All the next day and all the next night. As the doctors reassure them and wonder
(privately) what the tests are not showing, until their son suddenly dies, they
stay. Lest we miss the point, Carver tells of another family, who is also waiting.
They are not a family like Weisses. They are poor and black and sloppy. Their
son has been knifed at a party. His teenaged sister smokes and stares rudely
at Ann when she stops to talk with them. But they, too, are there. They stay.
"Rarely will anyone die for a righteous person--though perhaps
for a good person someone might actually dare to die" (Romans 5:7). For
a slave one would rarely, if ever, stay. But for a son...."

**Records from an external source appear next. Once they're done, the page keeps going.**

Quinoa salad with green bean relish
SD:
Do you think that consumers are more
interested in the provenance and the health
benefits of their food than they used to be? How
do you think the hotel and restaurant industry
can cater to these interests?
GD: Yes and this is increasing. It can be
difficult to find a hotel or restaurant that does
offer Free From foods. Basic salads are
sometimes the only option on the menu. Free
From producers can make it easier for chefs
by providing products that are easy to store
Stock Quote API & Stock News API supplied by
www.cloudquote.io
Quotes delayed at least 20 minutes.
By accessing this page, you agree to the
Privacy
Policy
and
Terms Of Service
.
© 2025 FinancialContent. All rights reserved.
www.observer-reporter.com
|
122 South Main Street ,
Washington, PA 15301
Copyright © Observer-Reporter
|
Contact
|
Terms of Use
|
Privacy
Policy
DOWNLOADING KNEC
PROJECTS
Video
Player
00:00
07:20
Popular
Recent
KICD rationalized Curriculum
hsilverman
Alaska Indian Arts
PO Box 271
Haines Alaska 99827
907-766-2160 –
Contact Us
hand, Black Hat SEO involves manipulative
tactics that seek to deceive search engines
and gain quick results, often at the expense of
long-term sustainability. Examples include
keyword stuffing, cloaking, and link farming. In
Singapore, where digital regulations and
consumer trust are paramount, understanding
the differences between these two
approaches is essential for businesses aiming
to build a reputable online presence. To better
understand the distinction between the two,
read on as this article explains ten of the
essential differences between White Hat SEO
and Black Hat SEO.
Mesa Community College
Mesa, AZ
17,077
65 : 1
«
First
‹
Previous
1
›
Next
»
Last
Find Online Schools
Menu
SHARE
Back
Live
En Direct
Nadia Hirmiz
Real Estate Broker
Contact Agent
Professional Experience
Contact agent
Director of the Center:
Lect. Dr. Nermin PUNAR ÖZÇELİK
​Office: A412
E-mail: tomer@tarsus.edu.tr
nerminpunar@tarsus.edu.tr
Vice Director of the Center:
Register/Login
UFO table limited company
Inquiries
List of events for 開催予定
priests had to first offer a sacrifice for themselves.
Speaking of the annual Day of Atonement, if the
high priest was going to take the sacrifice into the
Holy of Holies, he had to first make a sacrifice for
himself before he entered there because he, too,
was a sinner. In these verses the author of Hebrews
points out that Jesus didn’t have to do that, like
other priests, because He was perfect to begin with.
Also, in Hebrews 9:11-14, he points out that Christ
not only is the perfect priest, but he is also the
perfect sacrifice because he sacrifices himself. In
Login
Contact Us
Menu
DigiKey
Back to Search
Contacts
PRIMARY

Maturation and initiation has been an especially fruitful theme
for American writers from Hawthorne and Melville (My Kinsman, Major
Molineux, Billy Budd, for example) to Hemingway (the Nick Adams stories),
Carson McCullers (A Tree, a Rock, a Cloud, Reflections in a Golden
Eye) and Richard Wright (The Man Who Was Almost a Man, Black Boy).

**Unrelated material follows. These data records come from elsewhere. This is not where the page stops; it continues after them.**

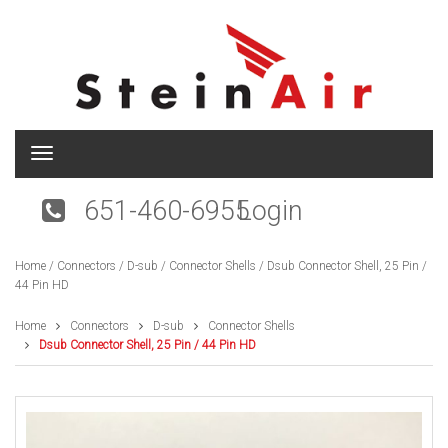
T
o
g
651-460-6955
Login
g
l
e
Home
/
Connectors
/
D-sub
/
Connector Shells
/ Dsub Connector Shell, 25 Pin /
n
44 Pin HD
a
v
i
Home
Connectors
D-sub
Connector Shells
g
Dsub Connector Shell, 25 Pin / 44 Pin HD
a
t
i
o
n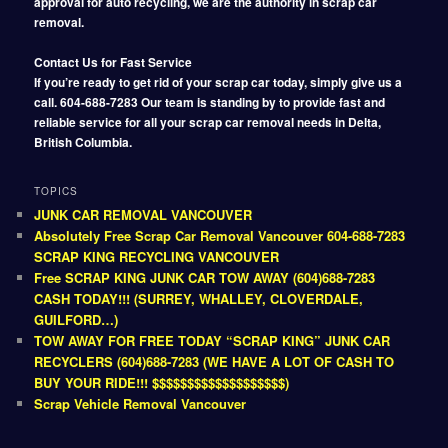
approval for auto recycling, we are the authority in scrap car
removal.
Contact Us for Fast Service
If you’re ready to get rid of your scrap car today, simply give us a
call. 604-688-7283 Our team is standing by to provide fast and
reliable service for all your scrap car removal needs in Delta,
British Columbia.
TOPICS
JUNK CAR REMOVAL VANCOUVER
Absolutely Free Scrap Car Removal Vancouver 604-688-7283
SCRAP KING RECYCLING VANCOUVER
Free SCRAP KING JUNK CAR TOW AWAY (604)688-7283
CASH TODAY!!! (SURREY, WHALLEY, CLOVERDALE,
GUILFORD…)
TOW AWAY FOR FREE TODAY “SCRAP KING” JUNK CAR
RECYCLERS (604)688-7283 (WE HAVE A LOT OF CASH TO
BUY YOUR RIDE!!! $$$$$$$$$$$$$$$$$$$)
Scrap Vehicle Removal Vancouver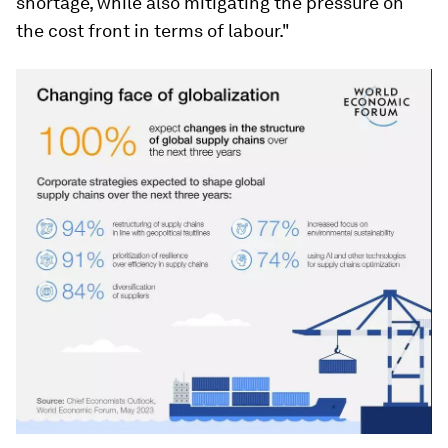
shortage, while also mitigating the pressure on
the cost front in terms of labour."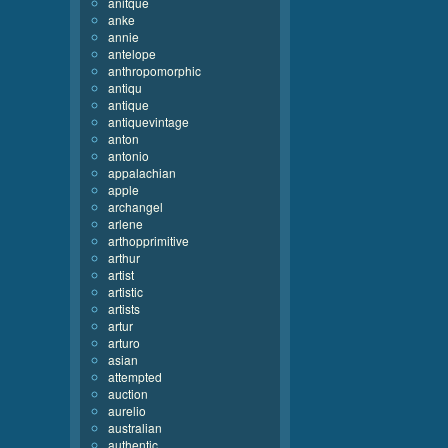
anitque
anke
annie
antelope
anthropomorphic
antiqu
antique
antiquevintage
anton
antonio
appalachian
apple
archangel
arlene
arthopprimitive
arthur
artist
artistic
artists
artur
arturo
asian
attempted
auction
aurelio
australian
authentic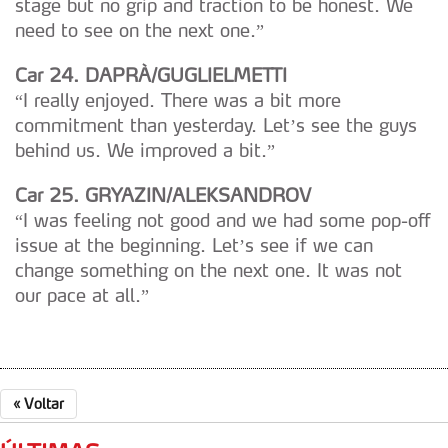
stage but no grip and traction to be honest. We
dados pessoais serão realizadas apenas com o seu
need to see on the next one.”
consentimento e quando tal se afigure estritamente
necessário no contexto dos serviços a prestar.
Car 24. DAPRÀ/GUGLIELMETTI
“I really enjoyed. There was a bit more
Realçamos que o bloqueio de certo tipo de Cookies e
commitment than yesterday. Let’s see the guys
tecnologias similares pode ter impacto na sua
behind us. We improved a bit.”
experiência de navegação no Website e nos serviços
disponibilizados.
Car 25. GRYAZIN/ALEKSANDROV
“I was feeling not good and we had some pop-off
Consulte a política de cookies do site.
issue at the beginning. Let’s see if we can
change something on the next one. It was not
our pace at all.”
«
Voltar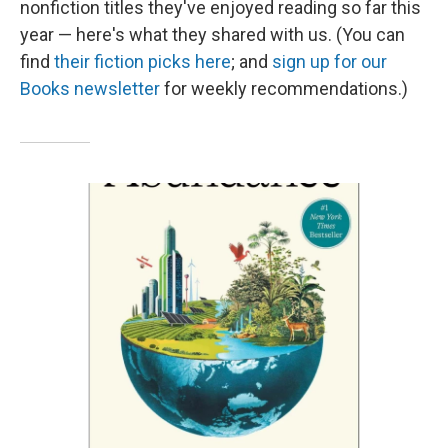
nonfiction titles they've enjoyed reading so far this
year — here's what they shared with us. (You can
find
their fiction picks here
; and
sign up for our
Books newsletter
for weekly recommendations.)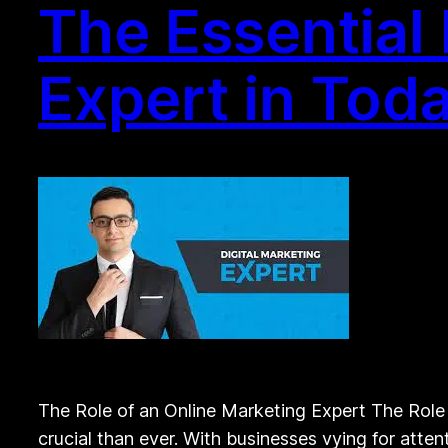
The Essential
Expert in Toda
The Role of an Online Marketing Expert The Role o
crucial than ever. With businesses vying for atten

But to another story with a homely setting—John Updike's A & P3 begins:
"In walks these three girls in nothing but bathing suits." The
narrator is Sammy, "in the third checkout slot" at the local A &
P. "They didn't even have shoes on." Clearly, they are improperly dressed.

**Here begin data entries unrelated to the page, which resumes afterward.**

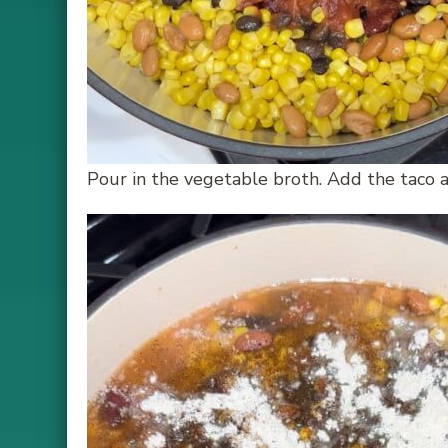
Pour in the vegetable broth. Add the taco a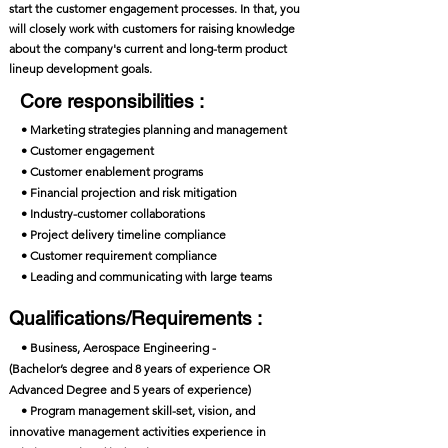
start the customer engagement processes. In that, you
will closely work with customers for raising knowledge
about the company's current and long-term product
lineup development goals.
Core responsibilities :
• Marketing strategies planning and management
• Customer engagement
• Customer enablement programs
• Financial projection and risk mitigation
• Industry-customer collaborations
• Project delivery timeline compliance
• Customer requirement compliance
• Leading and communicating with large teams
Qualifications/Requirements :
• Business, Aerospace Engineering -
(Bachelor’s degree and 8 years of experience OR
Advanced Degree and 5 years of experience)
• Program management skill-set, vision, and
innovative management activities experience in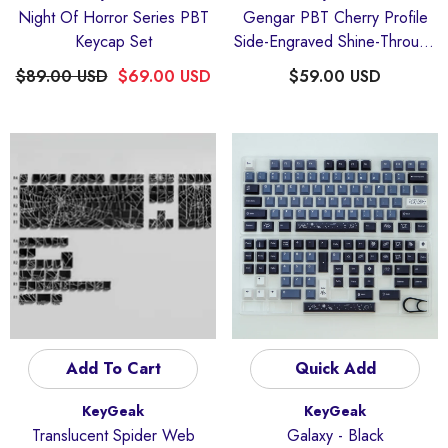
Night Of Horror Series PBT
Gengar PBT Cherry Profile
Keycap Set
Side-Engraved Shine-Through
Keycaps Set
$89.00 USD
$69.00 USD
$59.00 USD
Add To Cart
Quick Add
Vendor:
Vendor:
KeyGeak
KeyGeak
Translucent Spider Web
Galaxy
- Black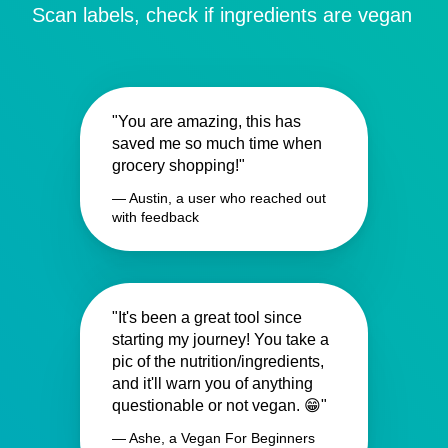
Scan labels, check if ingredients are vegan
"You are amazing, this has
saved me so much time when
grocery shopping!"
— Austin, a user who reached out
with feedback
"It's been a great tool since
starting my journey! You take a
pic of the nutrition/ingredients,
and it'll warn you of anything
questionable or not vegan. 😁"
— Ashe, a Vegan For Beginners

And clearly, something will have to be done about it. Certainly, the draconic
store manager Lengel will do it. As certainly, when he does, Sammy will pick
up his lance to slay the dragon. At that point, as Sammy himself puts it: "Everybody's
luck begins to run out."
The girls leave, Sammy quits, "their unsuspected hero," for by
the time he's put aside his apron and bow-tie, heard Lengel's lecture, and gotten
out into the parking lot, they're gone.
Lengel's lecture begins in the realm of family: "Sammy, you don't
want to do this to your Mom and Dad." And Sammy acknowledges that he doesn't,
but "it seems to me," he says, "that once you begin a gesture
it's fatal not to go through with it." So he does, and when he does, he
enters a world that is not only sunshine but a young married woman trying to
get her screaming children into their powder-blue Falcon station wagon, a world
that is always going to be "hard" thereafter.
The world in which the Galatians find themselves is a world no longer and
already and not yet. No longer are they slaves to the elemental powers of the
universe. By a fatal gesture, carried through, they have been set free. Already
they are in right relationship with God, adopted children and heirs. But not
yet are they ready. In the face of the difficulties of their new, adult life
in Christ, they want to turn back, away from freedom and maturity. The new life
requires courage. But can we turn back? What are the alternatives? What Paul
asks the Galatians, he asks us, "Do you want to be slaves all over again?" (4:9)
Richard S. Dietrich
Notes
1. "The Bee" comes from John Fandel's The Body of Earth and
Other Poems,( Charles A. Roth, Inc., 1972). It is reprinted in the wonderful
anthology Imaginative Literature edited by Alton C. Morris, Biron Walker,
and Philip Bradshaw (Harcourt Brace Jovanovich, Inc., Fourth Edition, 1983),
p. 672. (Fandel, poetry editor of Commonweal, also teaches English at
Manhattan College.) 2. Raymond Carver's (1938-1988) award-winning stories are
collected in several volumes, including Cathedral (1983) in which "A
Small, Good Thing" appears. The story is anthologized in Fictions edited
by Joseph F. Trimmer and C. Wade Jennings (Harcourt Brace Jovanovich, Inc., 1985),
pp. 138-154. Space does not permit comment on the role the baker plays, a man
unable to love and not even knowing how to act because he has never been part
of a family. 3. John Updike's
"A & P" comes from his collection of short stories, Pigeon Feathers (1962).
It is also anthologized in Fictions, among many other places.